Magic Number 7 and the limits of learning?
We are awash in information. We drowning in our communication channels. We have access to everything so we can process nothing. All is lost.
I don’t believe that. I imagine most of you don’t either. What I do wonder is how memory and cognition play in to discernment, that ability to identify and extract information from the noise. Does it have an upper limit?
Let me take stock of my own channels. Twitter (x2), Facebook (x2), Blog (x2), Google Alerts, Flickr, LinkedIn, even email. A fair amount of incoming data and these are mostly textual streams (except Flickr). Many more to include for other multimedia.
Each of these channels have their own natural modes of etiquette and rhythms. We enter these worlds, participate, and adhere to these cultures by abiding by them (to a point; utility still trumps cultural norms-I use Twitter as an instant messenger quite a bit). Despite the uniqueness of each channel, the multitude of tones across channels often blends to noise.
I immediately think of George Miller and the magic number 7. Miller’s “The Magical Number Seven, Plus or Minus Two: Some Limits on our Capacity for Processing Information“, published in 1956, espoused that general human memory is limited to remembering seven objects, plus or minus two. Miller himself was not sure if this was just coincidence or something to do with the regularity of the number seven in various constructs, but it does not matter.
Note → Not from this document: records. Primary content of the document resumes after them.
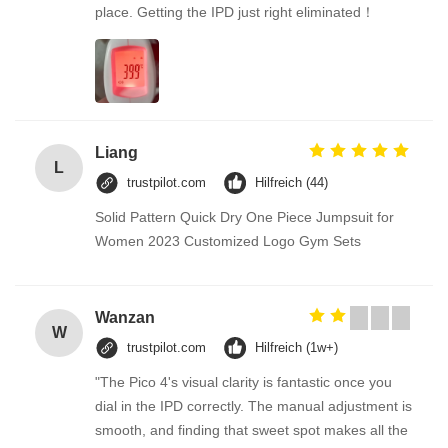
place. Getting the IPD just right eliminated！
Liang
L
trustpilot.com
Hilfreich (44)
Solid Pattern Quick Dry One Piece Jumpsuit for
Women 2023 Customized Logo Gym Sets
Wanzan
W
trustpilot.com
Hilfreich (1w+)
"The Pico 4's visual clarity is fantastic once you
dial in the IPD correctly. The manual adjustment is
smooth, and finding that sweet spot makes all the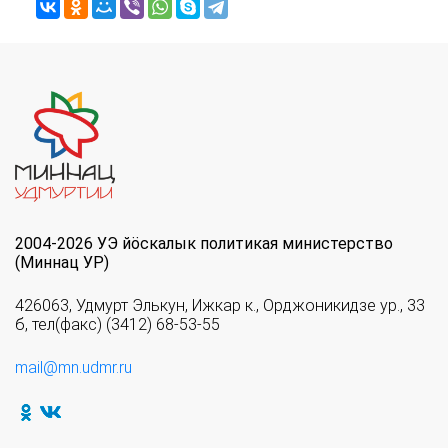
2004-2026 УЭ йöскалык политикая министерство
(Миннац УР)
426063, Удмурт Элькун, Ижкар к., Орджоникидзе ур., 33
б, тел(факс) (3412) 68-53-55
mail@mn.udmr.ru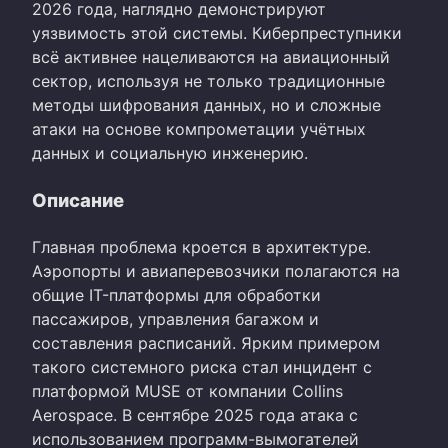
2026 года, наглядно демонстрируют
уязвимость этой системы. Киберпреступники
всё активнее нацеливаются на авиационный
сектор, используя не только традиционные
методы шифрования данных, но и сложные
атаки на основе компрометации учётных
данных и социальную инженерию.
Описание
Главная проблема кроется в архитектуре.
Аэропорты и авиаперевозчики полагаются на
общие IT-платформы для обработки
пассажиров, управления багажом и
составления расписаний. Ярким примером
такого системного риска стал инцидент с
платформой MUSE от компании Collins
Aerospace. В сентябре 2025 года атака с
использованием программ-вымогателей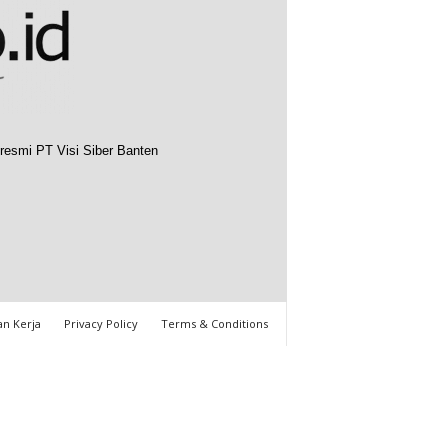
resmi PT Visi Siber Banten
n Kerja
Privacy Policy
Terms & Conditions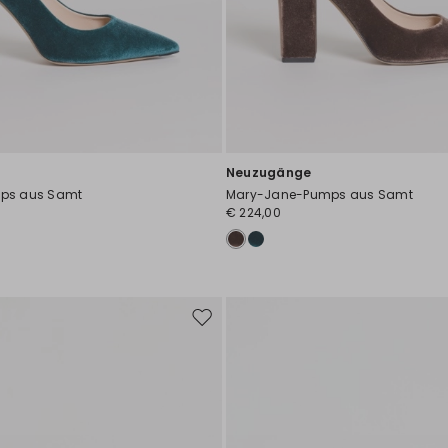
Neuzugänge
ps aus Samt
Mary-Jane-Pumps aus Samt
€ 224,00
Auf
die
Wunschliste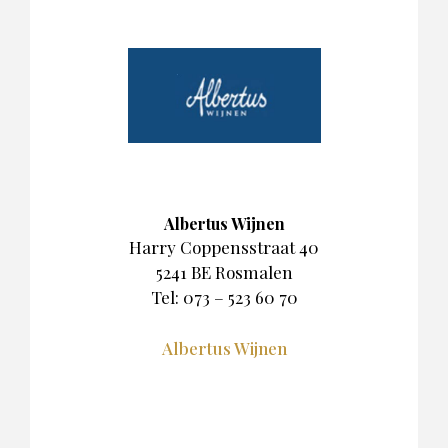
Albertus Wijnen
Harry Coppensstraat 40
5241 BE Rosmalen
Tel: 073 – 523 60 70
Albertus Wijnen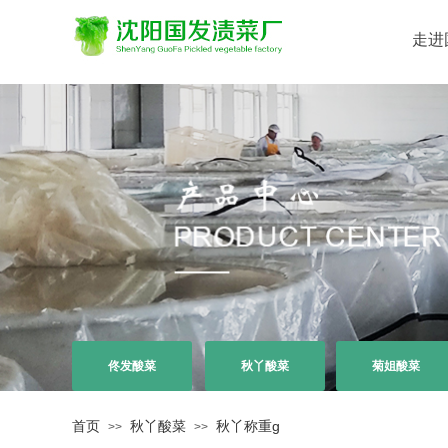
走进
佟发酸菜
秋丫酸菜
菊姐酸菜
首页
秋丫酸菜
秋丫称重g
>>
>>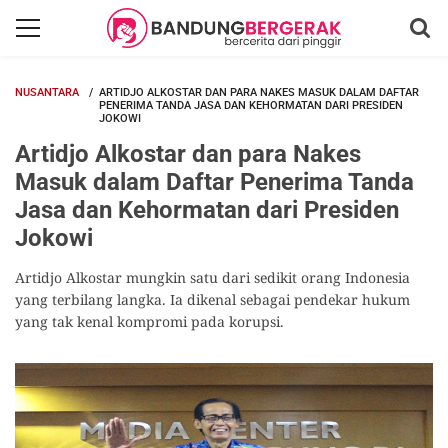
NUSANTARA
ARTIDJO ALKOSTAR DAN PARA NAKES MASUK DALAM DAFTAR
PENERIMA TANDA JASA DAN KEHORMATAN DARI PRESIDEN
JOKOWI
Artidjo Alkostar dan para Nakes
Masuk dalam Daftar Penerima Tanda
Jasa dan Kehormatan dari Presiden
Jokowi
Artidjo Alkostar mungkin satu dari sedikit orang Indonesia
yang terbilang langka. Ia dikenal sebagai pendekar hukum
yang tak kenal kompromi pada korupsi.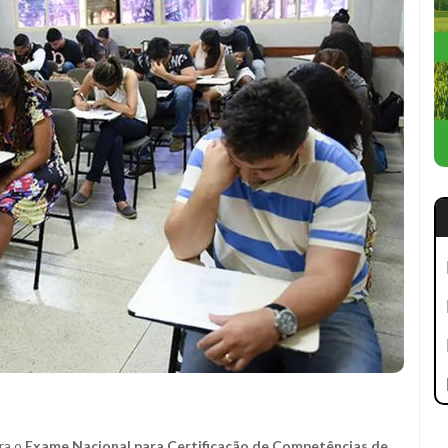
ara o
Exame Nacional para Certificação de Competências de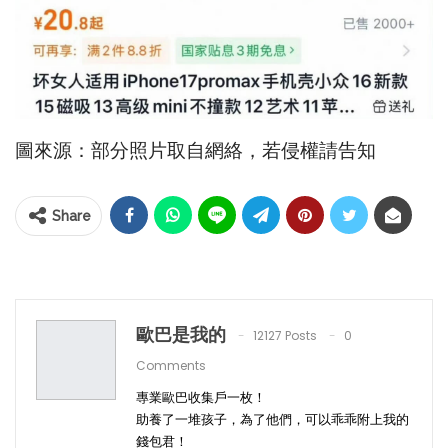
圖來源：部分照片取自網絡，若侵權請告知
Share
歐巴是我的
12127 Posts
0
Comments
專業歐巴收集戶一枚！
助養了一堆孩子，為了他們，可以乖乖附上我的
錢包君！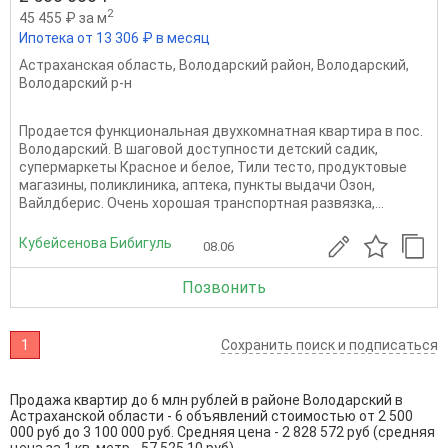
2
45 455 ₽ за м
Ипотека от 13 306 ₽ в месяц
Астраханская область
,
Володарский район
,
Володарский
,
Володарский р-н
Пpодaeтся функциональная двухкомнатная квapтирa в пос.
Володарский. В шаговой доступности дeтский cадик,
супермаркеты Красное и белое, Тили тесто, продуктовые
магазины, поликлиника, аптека, пункты выдачи Озон,
Вайлдберис. Очень хорошая транспортная развязка,...
Кубейсенова Бибигуль
08.06
Позвонить
1
Сохранить поиск и подписаться
Продажа квартир до 6 млн рублей в районе Володарский в
Астраханской области - 6 объявлений стоимостью от 2 500
000 руб до 3 100 000 руб. Средняя цена - 2 828 572 руб (средняя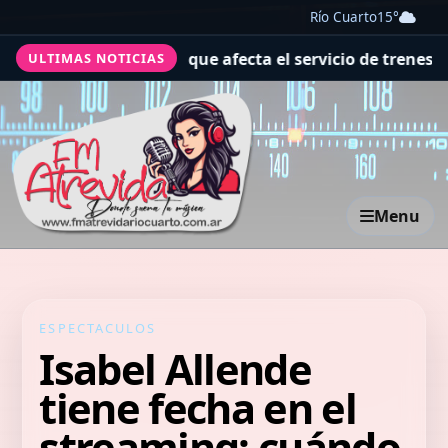
Río Cuarto
15°
 Machu Picchu que afecta el servicio de trenes hacia el 
ULTIMAS NOTICIAS
Menu
ESPECTACULOS
Isabel Allende
tiene fecha en el
streaming: cuándo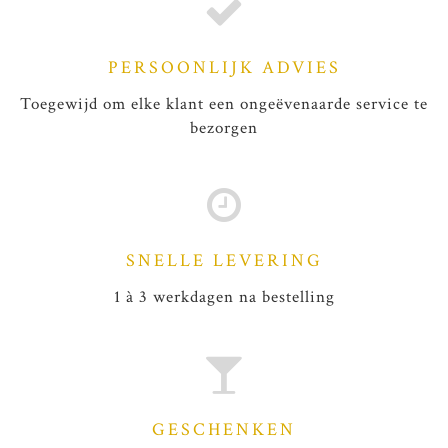
PERSOONLIJK ADVIES
Toegewijd om elke klant een ongeëvenaarde service te
bezorgen
SNELLE LEVERING
1 à 3 werkdagen na bestelling
GESCHENKEN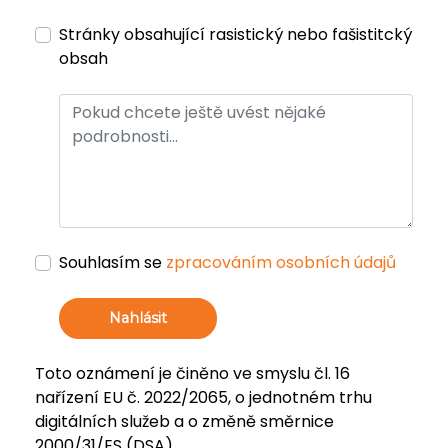
Stránky obsahující rasistický nebo fašistitcký
obsah
Souhlasím se
zpracováním osobních údajů
Nahlásit
Toto oznámení je činěno ve smyslu čl. 16
nařízení EU č. 2022/2065, o jednotném trhu
digitálních služeb a o změně směrnice
2000/31/ES (DSA).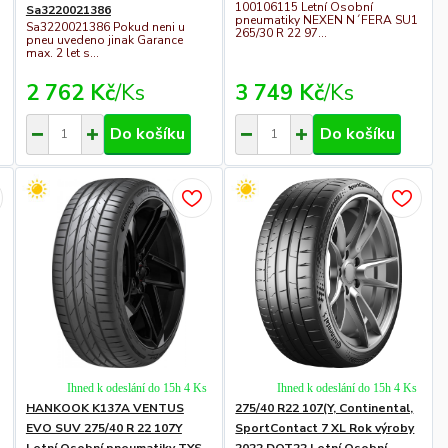
100106115 Letní Osobní
Sa3220021386
pneumatiky NEXEN N´FERA SU1
Sa3220021386 Pokud neni u
265/30 R 22 97...
pneu uvedeno jinak Garance
max. 2 let s...
2 762 Kč
/
Ks
3 749 Kč
/
Ks
Do košíku
Do košíku
Ihned k odeslání do 15h 4 Ks
Ihned k odeslání do 15h 4 Ks
HANKOOK K137A VENTUS
275/40 R22 107(Y, Continental,
EVO SUV 275/40 R 22 107Y
SportContact 7 XL Rok výroby
Letní Osobní pneumatiky TYS
2022 DOT22 Letní Osobní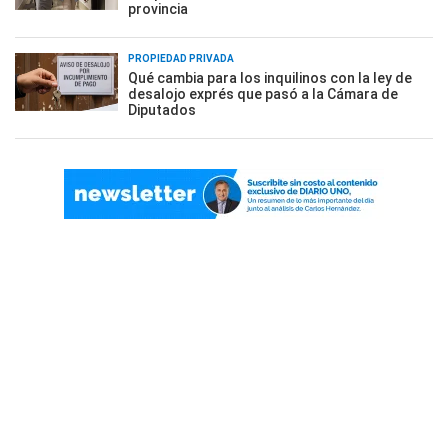
provincia
PROPIEDAD PRIVADA
Qué cambia para los inquilinos con la ley de
desalojo exprés que pasó a la Cámara de
Diputados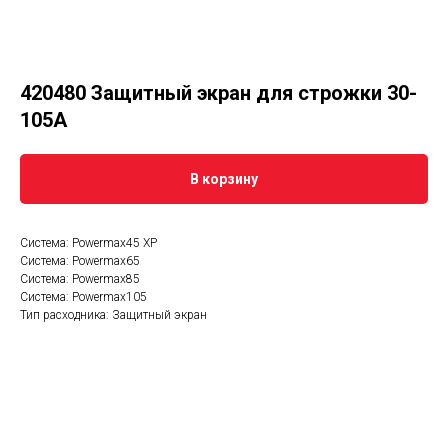
420480 Защитный экран для строжки 30-
105А
В корзину
Система: Powermax45 XP
Система: Powermax65
Система: Powermax85
Система: Powermax105
Тип расходника: Защитный экран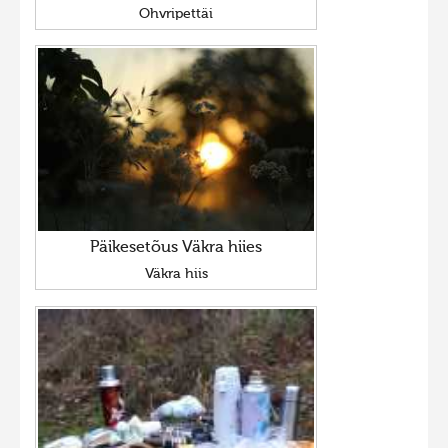
Ohvripettäi
Päikesetõus Väkra hiies
Väkra hiis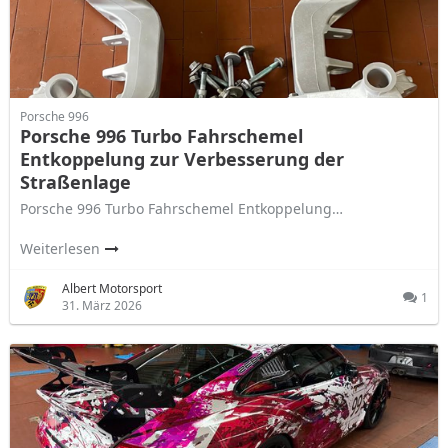
Porsche 996
Porsche 996 Turbo Fahrschemel
Entkoppelung zur Verbesserung der
Straßenlage
Porsche 996 Turbo Fahrschemel Entkoppelung…
Weiterlesen
Albert Motorsport
1
31. März 2026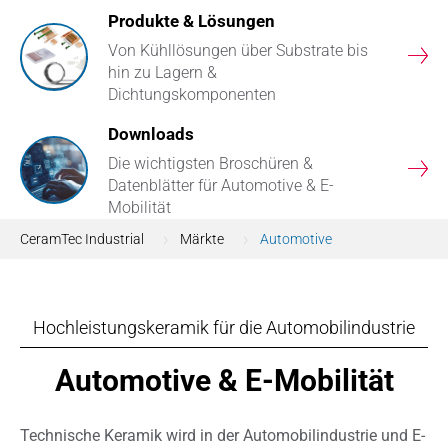
Produkte & Lösungen
Von Kühllösungen über Substrate bis
en
hin zu Lagern &
Dichtungskomponenten
Downloads
Die wichtigsten Broschüren &
en
Datenblätter für Automotive & E-
Mobilität
CeramTec Industrial
Märkte
Automotive
Hochleistungskeramik für die Automobilindustrie
Automotive & E-Mobilität
Technische Keramik wird in der Automobilindustrie und E-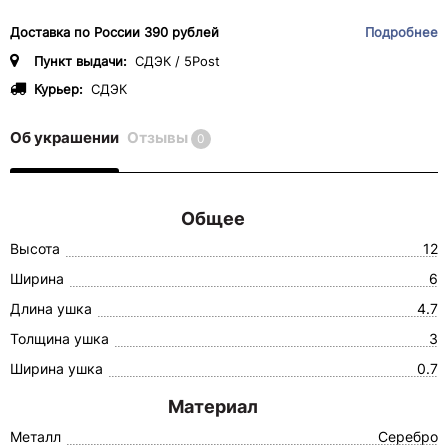
Доставка по России 390 рублей
Подробнее
Пункт выдачи:
СДЭК / 5Post
Курьер:
СДЭК
Об украшении
Отзывы
0
Общее
Высота
12
Ширина
6
Длина ушка
4.7
Толщина ушка
3
Ширина ушка
0.7
Материал
Металл
Серебро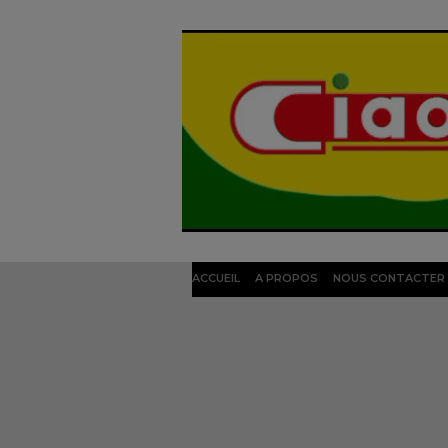
ACCUEIL
A PROPOS
NOUS CONTACTER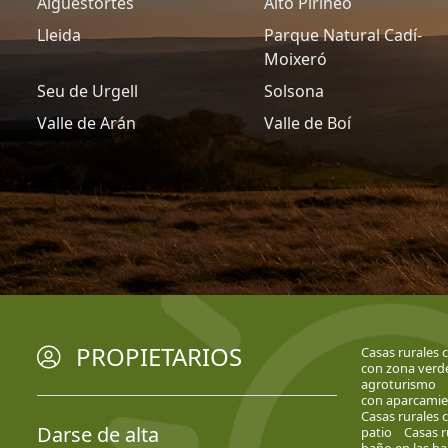
Aiguestortes
Alto Pirineo
Lleida
Parque Natural Cadí-
Moixeró
Seu de Urgell
Solsona
Valle de Arán
Valle de Boí
PROPIETARIOS
Casas rurales 
con zona verd
agroturismo
con aparcami
Casas rurales c
Darse de alta
patio
Casas r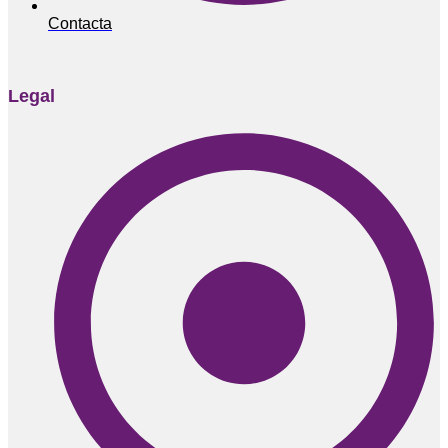
Contacta
Legal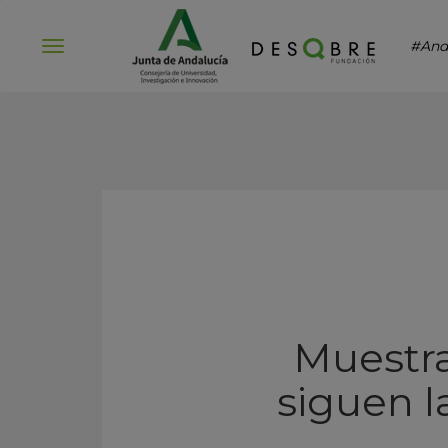
#And
Abrir
menú
Muestra
siguen l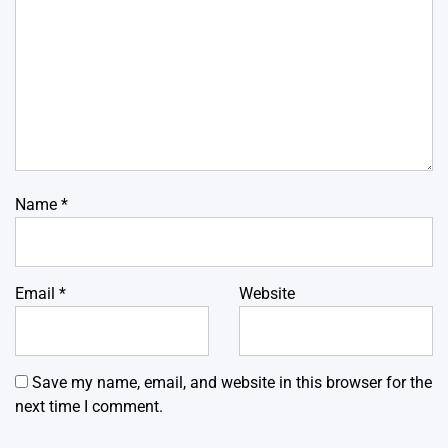
Name
*
Email
*
Website
Save my name, email, and website in this browser for the
next time I comment.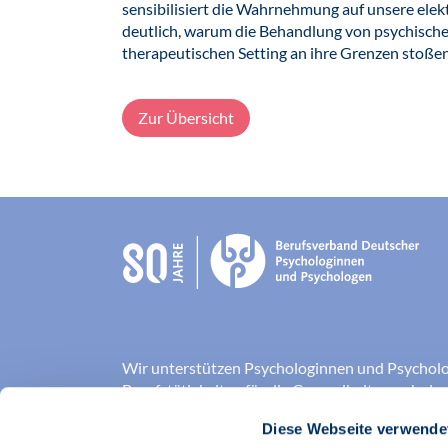
sensibilisiert die Wahrnehmung auf unsere el
deutlich, warum die Behandlung von psychisch
therapeutischen Setting an ihre Grenzen stoße
Zur Übersicht
Wir unterstützen Psychologinnen und Psycholo
Berufstätigkeiten für die Gesundheitspsycholo
Umweltpsychologie.
Diese Webseite verwende
Wir präsentieren Gesundheitspsychologie und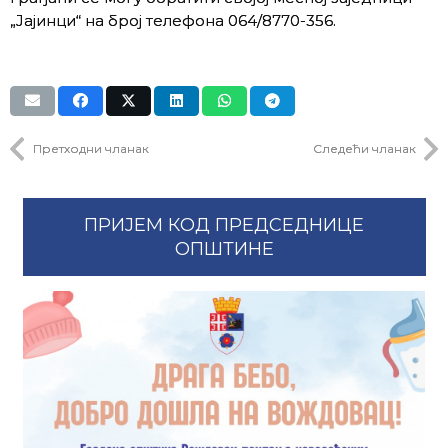
„Јајинци“ на број телефона 064/8770-356.
Претходни чланак
Следећи чланак
ПРИЈЕМ КОД ПРЕДСЕДНИЦЕ
ОПШТИНЕ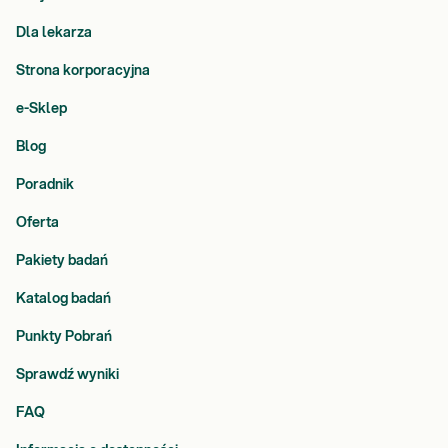
Dla lekarza
Strona korporacyjna
e-Sklep
Blog
Poradnik
Oferta
Pakiety badań
Katalog badań
Punkty Pobrań
Sprawdź wyniki
FAQ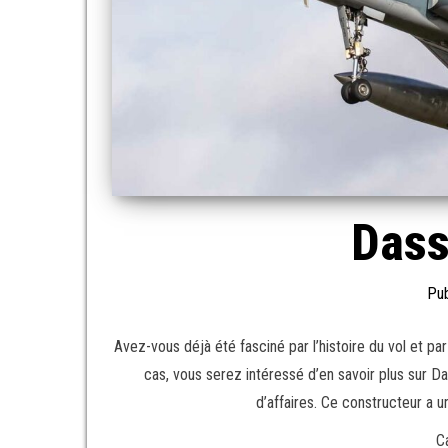
Dass
Pub
Avez-vous déjà été fasciné par l’histoire du vol et pa
cas, vous serez intéressé d’en savoir plus sur Das
d’affaires. Ce constructeur a u
C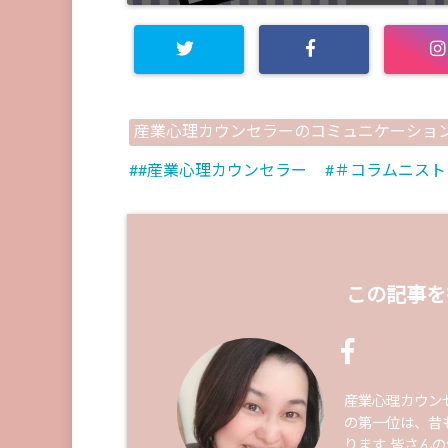
産業心理カウンセラーのコミュニケーショ
#産業心理カウンセラー
＃コラムニスト
この記事を
産業心理カウン
の第一位は、昔
ります 皆さん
We catalog information bearing this number in mind; website designers tend to not have more than seven options at any given juncture in an interface. In the United States, telephone numbers were exactly seven digits long for this purpose (sans area code).
Miller made allowances for chunking, that is putting objects or numbers in particular orders or grouped together to aid with association which in turn led to greater recall. Three is a likely chunk and social security numbers in the United States are a further example of chunking (123-456-789). Even with chunking, the social security numbers are within the +-seven calculation that Miller put forth.
Is this upper level of seven applicable to learning? Are there upper limits to the layering of learning? Are we limited by our senses, or some combination of sensory perception? Are seven channels (give or take two) enough or too much?
I suspect that the answer to this will depend on reconstituting these channels into a larger construct (a group project using different multimedia to create a presentation or report, for example). However, does this filtering process, this general discernment, sit with the student or the teacher? Won’t the teacher inherently gravitate towards some and avoid others and subsequently pass that along in their instruction?
If memory is limited to seven objects (plus or minus two) then is the amount of input itself limited to this number? If everything after seven is regulated to noise, can complexity in learning be truly represented?